● **Work request**
Search the data for the string "image" and copy each line where it turns up.

[Page segmentation data]
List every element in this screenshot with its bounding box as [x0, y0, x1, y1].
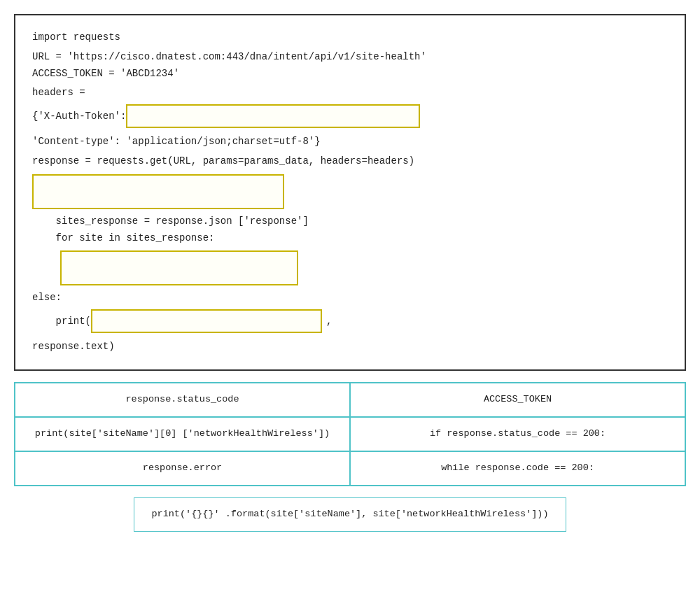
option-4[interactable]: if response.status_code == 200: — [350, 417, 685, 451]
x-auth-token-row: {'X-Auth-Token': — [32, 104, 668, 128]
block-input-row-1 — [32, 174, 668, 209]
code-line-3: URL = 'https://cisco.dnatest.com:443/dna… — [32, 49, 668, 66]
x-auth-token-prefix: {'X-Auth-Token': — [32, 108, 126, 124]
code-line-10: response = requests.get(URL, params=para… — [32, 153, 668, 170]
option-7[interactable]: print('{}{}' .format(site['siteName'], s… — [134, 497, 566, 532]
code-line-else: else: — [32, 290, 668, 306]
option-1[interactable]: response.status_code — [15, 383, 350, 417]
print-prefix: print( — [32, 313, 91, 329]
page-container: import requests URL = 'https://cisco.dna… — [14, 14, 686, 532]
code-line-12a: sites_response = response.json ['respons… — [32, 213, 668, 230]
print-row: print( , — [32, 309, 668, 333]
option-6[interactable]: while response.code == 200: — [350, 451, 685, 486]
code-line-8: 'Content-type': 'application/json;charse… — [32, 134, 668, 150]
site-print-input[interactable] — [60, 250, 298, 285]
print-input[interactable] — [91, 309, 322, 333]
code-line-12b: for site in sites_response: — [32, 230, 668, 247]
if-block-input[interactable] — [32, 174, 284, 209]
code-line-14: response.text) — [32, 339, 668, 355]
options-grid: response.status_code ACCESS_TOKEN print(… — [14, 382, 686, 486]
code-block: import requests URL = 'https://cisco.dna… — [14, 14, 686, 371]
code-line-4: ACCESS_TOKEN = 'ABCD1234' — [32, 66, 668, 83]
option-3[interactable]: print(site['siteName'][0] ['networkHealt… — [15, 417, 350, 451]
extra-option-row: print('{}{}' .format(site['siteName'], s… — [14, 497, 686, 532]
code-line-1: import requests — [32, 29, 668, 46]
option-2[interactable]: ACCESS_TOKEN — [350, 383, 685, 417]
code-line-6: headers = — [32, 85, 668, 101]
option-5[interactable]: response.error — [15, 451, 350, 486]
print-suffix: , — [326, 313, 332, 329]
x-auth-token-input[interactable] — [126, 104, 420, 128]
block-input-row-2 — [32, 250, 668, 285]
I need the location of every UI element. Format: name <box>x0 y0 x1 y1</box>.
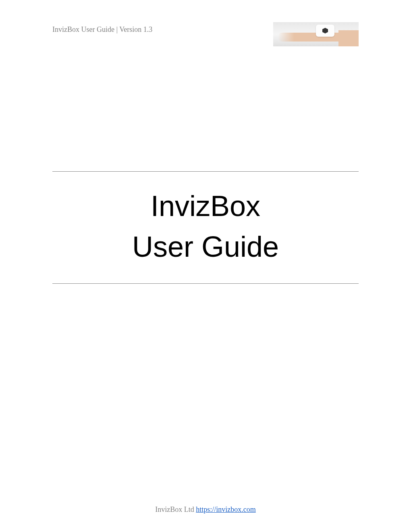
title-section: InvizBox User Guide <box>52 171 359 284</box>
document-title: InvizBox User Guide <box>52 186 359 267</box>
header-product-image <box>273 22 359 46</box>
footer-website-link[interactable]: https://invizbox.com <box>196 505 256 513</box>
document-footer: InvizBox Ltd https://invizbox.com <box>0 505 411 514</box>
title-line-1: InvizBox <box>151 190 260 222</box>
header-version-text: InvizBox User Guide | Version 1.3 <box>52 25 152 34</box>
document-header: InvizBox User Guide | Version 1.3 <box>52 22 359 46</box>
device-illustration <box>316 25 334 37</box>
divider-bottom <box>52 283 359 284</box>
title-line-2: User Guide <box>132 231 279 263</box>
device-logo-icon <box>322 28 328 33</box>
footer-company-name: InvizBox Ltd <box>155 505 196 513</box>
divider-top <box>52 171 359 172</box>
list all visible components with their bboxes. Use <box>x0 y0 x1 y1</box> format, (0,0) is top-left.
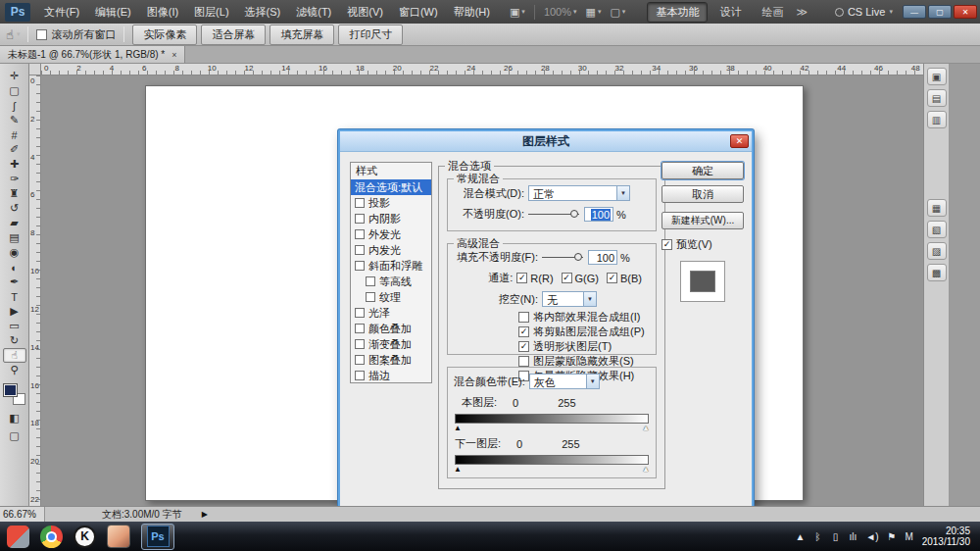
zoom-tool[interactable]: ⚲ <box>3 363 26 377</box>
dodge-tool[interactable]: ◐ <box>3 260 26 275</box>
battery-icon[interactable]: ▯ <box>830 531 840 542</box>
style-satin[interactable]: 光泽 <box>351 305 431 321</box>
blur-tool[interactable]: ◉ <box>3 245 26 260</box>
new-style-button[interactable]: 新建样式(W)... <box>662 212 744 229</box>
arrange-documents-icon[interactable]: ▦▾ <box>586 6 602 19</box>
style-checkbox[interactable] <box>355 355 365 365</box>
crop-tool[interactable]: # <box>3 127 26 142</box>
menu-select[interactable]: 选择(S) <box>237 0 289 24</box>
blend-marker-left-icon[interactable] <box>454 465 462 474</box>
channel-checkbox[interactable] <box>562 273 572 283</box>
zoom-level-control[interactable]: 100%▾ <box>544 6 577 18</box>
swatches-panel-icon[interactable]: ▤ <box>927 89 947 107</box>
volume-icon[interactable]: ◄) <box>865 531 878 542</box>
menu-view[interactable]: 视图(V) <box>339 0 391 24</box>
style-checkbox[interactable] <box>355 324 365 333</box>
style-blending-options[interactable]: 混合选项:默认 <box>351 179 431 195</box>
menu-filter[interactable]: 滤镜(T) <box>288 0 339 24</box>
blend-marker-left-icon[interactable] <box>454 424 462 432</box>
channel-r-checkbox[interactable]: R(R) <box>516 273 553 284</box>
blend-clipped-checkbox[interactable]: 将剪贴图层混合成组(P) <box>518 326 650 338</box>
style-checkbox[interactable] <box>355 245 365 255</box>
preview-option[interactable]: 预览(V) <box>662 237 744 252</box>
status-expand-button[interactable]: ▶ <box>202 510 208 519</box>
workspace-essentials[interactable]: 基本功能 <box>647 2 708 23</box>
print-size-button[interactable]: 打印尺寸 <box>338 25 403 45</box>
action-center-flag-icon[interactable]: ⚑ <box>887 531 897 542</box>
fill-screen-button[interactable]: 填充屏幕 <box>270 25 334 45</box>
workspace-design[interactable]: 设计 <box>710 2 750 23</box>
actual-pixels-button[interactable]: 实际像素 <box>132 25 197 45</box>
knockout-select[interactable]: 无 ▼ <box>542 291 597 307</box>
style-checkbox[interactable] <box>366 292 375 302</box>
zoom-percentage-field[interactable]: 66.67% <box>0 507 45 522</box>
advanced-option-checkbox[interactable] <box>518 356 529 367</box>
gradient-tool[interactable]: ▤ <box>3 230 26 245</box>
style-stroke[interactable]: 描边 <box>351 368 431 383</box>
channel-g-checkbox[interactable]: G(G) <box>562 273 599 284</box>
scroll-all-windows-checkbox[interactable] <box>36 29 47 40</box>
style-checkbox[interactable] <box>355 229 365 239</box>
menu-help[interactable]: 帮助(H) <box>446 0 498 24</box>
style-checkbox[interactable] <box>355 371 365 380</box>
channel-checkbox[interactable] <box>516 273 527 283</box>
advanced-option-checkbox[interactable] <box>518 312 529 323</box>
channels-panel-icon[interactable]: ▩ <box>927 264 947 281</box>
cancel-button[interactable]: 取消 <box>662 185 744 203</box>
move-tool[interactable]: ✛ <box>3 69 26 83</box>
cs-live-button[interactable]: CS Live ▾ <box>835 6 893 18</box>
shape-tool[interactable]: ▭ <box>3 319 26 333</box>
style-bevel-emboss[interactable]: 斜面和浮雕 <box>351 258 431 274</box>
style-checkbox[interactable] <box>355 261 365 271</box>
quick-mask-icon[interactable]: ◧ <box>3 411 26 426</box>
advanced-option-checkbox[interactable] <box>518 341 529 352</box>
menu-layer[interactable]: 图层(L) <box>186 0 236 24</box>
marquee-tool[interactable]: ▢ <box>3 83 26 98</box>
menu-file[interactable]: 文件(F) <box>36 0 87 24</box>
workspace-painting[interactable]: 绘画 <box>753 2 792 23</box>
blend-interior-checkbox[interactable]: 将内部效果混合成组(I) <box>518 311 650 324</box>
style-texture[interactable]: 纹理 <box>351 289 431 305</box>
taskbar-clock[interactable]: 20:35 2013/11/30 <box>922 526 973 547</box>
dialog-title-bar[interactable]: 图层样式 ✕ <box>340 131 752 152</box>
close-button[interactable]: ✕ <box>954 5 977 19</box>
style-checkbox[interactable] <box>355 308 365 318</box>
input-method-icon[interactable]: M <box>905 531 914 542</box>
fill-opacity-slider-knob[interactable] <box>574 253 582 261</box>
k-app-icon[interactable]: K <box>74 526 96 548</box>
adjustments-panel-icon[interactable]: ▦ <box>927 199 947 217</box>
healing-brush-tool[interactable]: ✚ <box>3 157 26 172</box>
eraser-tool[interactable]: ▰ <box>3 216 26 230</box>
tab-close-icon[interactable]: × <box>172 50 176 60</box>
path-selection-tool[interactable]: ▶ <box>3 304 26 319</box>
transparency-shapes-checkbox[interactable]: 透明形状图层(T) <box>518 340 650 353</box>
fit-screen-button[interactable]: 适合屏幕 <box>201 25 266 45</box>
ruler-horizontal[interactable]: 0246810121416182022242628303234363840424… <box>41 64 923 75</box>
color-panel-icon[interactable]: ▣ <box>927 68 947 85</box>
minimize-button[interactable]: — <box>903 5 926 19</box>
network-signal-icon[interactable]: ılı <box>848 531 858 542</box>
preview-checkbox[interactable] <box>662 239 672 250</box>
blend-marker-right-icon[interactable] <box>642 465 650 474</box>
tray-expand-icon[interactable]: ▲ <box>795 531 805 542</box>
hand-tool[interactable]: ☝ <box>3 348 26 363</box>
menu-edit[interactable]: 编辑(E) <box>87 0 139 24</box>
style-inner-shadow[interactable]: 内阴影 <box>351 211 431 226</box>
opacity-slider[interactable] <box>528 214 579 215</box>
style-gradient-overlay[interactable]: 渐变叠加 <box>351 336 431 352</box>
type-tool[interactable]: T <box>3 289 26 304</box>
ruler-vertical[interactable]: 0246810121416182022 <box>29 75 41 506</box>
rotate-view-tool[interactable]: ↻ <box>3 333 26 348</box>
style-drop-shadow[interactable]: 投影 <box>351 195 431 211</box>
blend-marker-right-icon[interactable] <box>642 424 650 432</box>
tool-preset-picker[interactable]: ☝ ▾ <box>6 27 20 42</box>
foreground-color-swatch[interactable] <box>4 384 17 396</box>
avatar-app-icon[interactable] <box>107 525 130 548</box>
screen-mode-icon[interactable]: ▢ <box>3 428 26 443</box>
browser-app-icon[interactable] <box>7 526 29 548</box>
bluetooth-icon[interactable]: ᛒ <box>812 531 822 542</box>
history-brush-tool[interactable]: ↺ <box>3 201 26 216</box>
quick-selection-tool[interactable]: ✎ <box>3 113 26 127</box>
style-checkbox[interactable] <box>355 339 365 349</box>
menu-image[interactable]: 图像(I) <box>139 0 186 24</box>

● **The completed task**
header-product-image <box>273 22 359 46</box>
menu-image[interactable]: 图像(I) <box>139 0 186 24</box>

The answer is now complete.